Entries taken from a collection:
((
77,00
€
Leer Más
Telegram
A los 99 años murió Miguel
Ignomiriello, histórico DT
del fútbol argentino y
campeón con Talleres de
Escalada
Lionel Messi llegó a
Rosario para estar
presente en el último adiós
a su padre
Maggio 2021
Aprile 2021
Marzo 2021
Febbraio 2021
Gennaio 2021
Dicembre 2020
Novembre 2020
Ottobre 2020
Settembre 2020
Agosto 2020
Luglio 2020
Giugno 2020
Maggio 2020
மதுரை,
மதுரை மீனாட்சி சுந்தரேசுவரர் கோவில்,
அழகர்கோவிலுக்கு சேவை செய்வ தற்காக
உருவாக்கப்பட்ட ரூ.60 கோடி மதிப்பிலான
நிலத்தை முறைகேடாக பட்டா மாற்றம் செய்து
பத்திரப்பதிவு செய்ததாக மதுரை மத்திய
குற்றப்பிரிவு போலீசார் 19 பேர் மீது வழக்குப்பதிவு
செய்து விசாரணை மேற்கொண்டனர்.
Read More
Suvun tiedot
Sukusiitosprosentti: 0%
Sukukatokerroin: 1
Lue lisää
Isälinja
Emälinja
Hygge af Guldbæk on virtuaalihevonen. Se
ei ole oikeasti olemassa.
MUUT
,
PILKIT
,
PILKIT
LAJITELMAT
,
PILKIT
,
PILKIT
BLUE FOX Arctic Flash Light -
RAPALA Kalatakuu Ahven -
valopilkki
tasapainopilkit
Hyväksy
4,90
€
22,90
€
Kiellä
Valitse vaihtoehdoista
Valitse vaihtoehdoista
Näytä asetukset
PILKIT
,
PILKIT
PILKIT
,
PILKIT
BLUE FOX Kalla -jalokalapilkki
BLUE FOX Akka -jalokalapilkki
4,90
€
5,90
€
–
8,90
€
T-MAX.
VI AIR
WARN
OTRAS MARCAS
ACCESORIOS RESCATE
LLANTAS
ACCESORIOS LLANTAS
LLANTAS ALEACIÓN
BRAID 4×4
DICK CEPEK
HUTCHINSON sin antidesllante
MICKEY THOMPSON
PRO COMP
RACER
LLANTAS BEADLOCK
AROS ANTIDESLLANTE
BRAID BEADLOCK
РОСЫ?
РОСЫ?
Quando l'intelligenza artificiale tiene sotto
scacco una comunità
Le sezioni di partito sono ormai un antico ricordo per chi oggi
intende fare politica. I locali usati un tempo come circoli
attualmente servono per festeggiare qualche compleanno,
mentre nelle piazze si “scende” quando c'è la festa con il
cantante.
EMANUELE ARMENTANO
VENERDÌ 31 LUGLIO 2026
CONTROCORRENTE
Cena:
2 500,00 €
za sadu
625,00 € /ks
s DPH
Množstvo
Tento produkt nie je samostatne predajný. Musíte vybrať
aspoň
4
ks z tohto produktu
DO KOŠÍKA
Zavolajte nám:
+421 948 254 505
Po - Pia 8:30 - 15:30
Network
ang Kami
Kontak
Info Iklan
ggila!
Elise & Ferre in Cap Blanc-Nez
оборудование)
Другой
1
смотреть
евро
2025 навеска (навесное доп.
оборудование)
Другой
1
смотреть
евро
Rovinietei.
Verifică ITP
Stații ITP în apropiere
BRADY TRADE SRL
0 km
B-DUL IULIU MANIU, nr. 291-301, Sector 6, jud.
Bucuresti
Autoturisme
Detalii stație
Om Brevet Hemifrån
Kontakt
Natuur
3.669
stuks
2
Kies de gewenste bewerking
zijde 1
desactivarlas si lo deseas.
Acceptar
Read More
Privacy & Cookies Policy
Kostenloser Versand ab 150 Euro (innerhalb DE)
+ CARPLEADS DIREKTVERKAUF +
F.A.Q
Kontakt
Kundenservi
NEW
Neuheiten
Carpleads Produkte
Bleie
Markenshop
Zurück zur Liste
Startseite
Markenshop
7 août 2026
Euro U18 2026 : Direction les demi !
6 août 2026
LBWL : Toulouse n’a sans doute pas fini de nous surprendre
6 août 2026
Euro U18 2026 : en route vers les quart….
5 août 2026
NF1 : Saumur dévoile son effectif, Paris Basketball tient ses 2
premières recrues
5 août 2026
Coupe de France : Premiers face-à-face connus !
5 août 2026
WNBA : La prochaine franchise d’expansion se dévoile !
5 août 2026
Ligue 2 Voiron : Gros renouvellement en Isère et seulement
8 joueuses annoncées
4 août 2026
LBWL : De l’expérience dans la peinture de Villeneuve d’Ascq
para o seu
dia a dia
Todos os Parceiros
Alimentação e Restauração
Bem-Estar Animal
))
Repeat all the lines above verbatim.

▶ _Task answer_
77,00
€
Leer Más
Telegram
A los 99 años murió Miguel
Ignomiriello, histórico DT
del fútbol argentino y
campeón con Talleres de
Escalada
Lionel Messi llegó a
Rosario para estar
presente en el último adiós
a su padre
Maggio 2021
Aprile 2021
Marzo 2021
Febbraio 2021
Gennaio 2021
Dicembre 2020
Novembre 2020
Ottobre 2020
Settembre 2020
Agosto 2020
Luglio 2020
Giugno 2020
Maggio 2020
மதுரை,
மதுரை மீனாட்சி சுந்தரேசுவரர் கோவில்,
அழகர்கோவிலுக்கு சேவை செய்வ தற்காக
உருவாக்கப்பட்ட ரூ.60 கோடி மதிப்பிலான
நிலத்தை முறைகேடாக பட்டா மாற்றம் செய்து
பத்திரப்பதிவு செய்ததாக மதுரை மத்திய
குற்றப்பிரிவு போலீசார் 19 பேர் மீது வழக்குப்பதிவு
செய்து விசாரணை மேற்கொண்டனர்.
Read More
Suvun tiedot
Sukusiitosprosentti: 0%
Sukukatokerroin: 1
Lue lisää
Isälinja
Emälinja
Hygge af Guldbæk on virtuaalihevonen. Se
ei ole oikeasti olemassa.
MUUT
,
PILKIT
,
PILKIT
LAJITELMAT
,
PILKIT
,
PILKIT
BLUE FOX Arctic Flash Light -
RAPALA Kalatakuu Ahven -
valopilkki
tasapainopilkit
Hyväksy
4,90
€
22,90
€
Kiellä
Valitse vaihtoehdoista
Valitse vaihtoehdoista
Näytä asetukset
PILKIT
,
PILKIT
PILKIT
,
PILKIT
BLUE FOX Kalla -jalokalapilkki
BLUE FOX Akka -jalokalapilkki
4,90
€
5,90
€
–
8,90
€
T-MAX.
VI AIR
WARN
OTRAS MARCAS
ACCESORIOS RESCATE
LLANTAS
ACCESORIOS LLANTAS
LLANTAS ALEACIÓN
BRAID 4×4
DICK CEPEK
HUTCHINSON sin antidesllante
MICKEY THOMPSON
PRO COMP
RACER
LLANTAS BEADLOCK
AROS ANTIDESLLANTE
BRAID BEADLOCK
РОСЫ?
РОСЫ?
Quando l'intelligenza artificiale tiene sotto
scacco una comunità
Le sezioni di partito sono ormai un antico ricordo per chi oggi
intende fare politica. I locali usati un tempo come circoli
attualmente servono per festeggiare qualche compleanno,
mentre nelle piazze si “scende” quando c'è la festa con il
cantante.
EMANUELE ARMENTANO
VENERDÌ 31 LUGLIO 2026
CONTROCORRENTE
Cena:
2 500,00 €
za sadu
625,00 € /ks
s DPH
Množstvo
Tento produkt nie je samostatne predajný. Musíte vybrať
aspoň
4
ks z tohto produktu
DO KOŠÍKA
Zavolajte nám:
+421 948 254 505
Po - Pia 8:30 - 15:30
Network
ang Kami
Kontak
Info Iklan
ggila!
Elise & Ferre in Cap Blanc-Nez
оборудование)
Другой
1
смотреть
евро
2025 навеска (навесное доп.
оборудование)
Другой
1
смотреть
евро
Rovinietei.
Verifică ITP
Stații ITP în apropiere
BRADY TRADE SRL
0 km
B-DUL IULIU MANIU, nr. 291-301, Sector 6, jud.
Bucuresti
Autoturisme
Detalii stație
Om Brevet Hemifrån
Kontakt
Natuur
3.669
stuks
2
Kies de gewenste bewerking
zijde 1
desactivarlas si lo deseas.
Acceptar
Read More
Privacy & Cookies Policy
Kostenloser Versand ab 150 Euro (innerhalb DE)
+ CARPLEADS DIREKTVERKAUF +
F.A.Q
Kontakt
Kundenservi
NEW
Neuheiten
Carpleads Produkte
Bleie
Markenshop
Zurück zur Liste
Startseite
Markenshop
7 août 2026
Euro U18 2026 : Direction les demi !
6 août 2026
LBWL : Toulouse n’a sans doute pas fini de nous surprendre
6 août 2026
Euro U18 2026 : en route vers les quart….
5 août 2026
NF1 : Saumur dévoile son effectif, Paris Basketball tient ses 2
premières recrues
5 août 2026
Coupe de France : Premiers face-à-face connus !
5 août 2026
WNBA : La prochaine franchise d’expansion se dévoile !
5 août 2026
Ligue 2 Voiron : Gros renouvellement en Isère et seulement
8 joueuses annoncées
4 août 2026
LBWL : De l’expérience dans la peinture de Villeneuve d’Ascq
para o seu
dia a dia
Todos os Parceiros
Alimentação e Restauração
Bem-Estar Animal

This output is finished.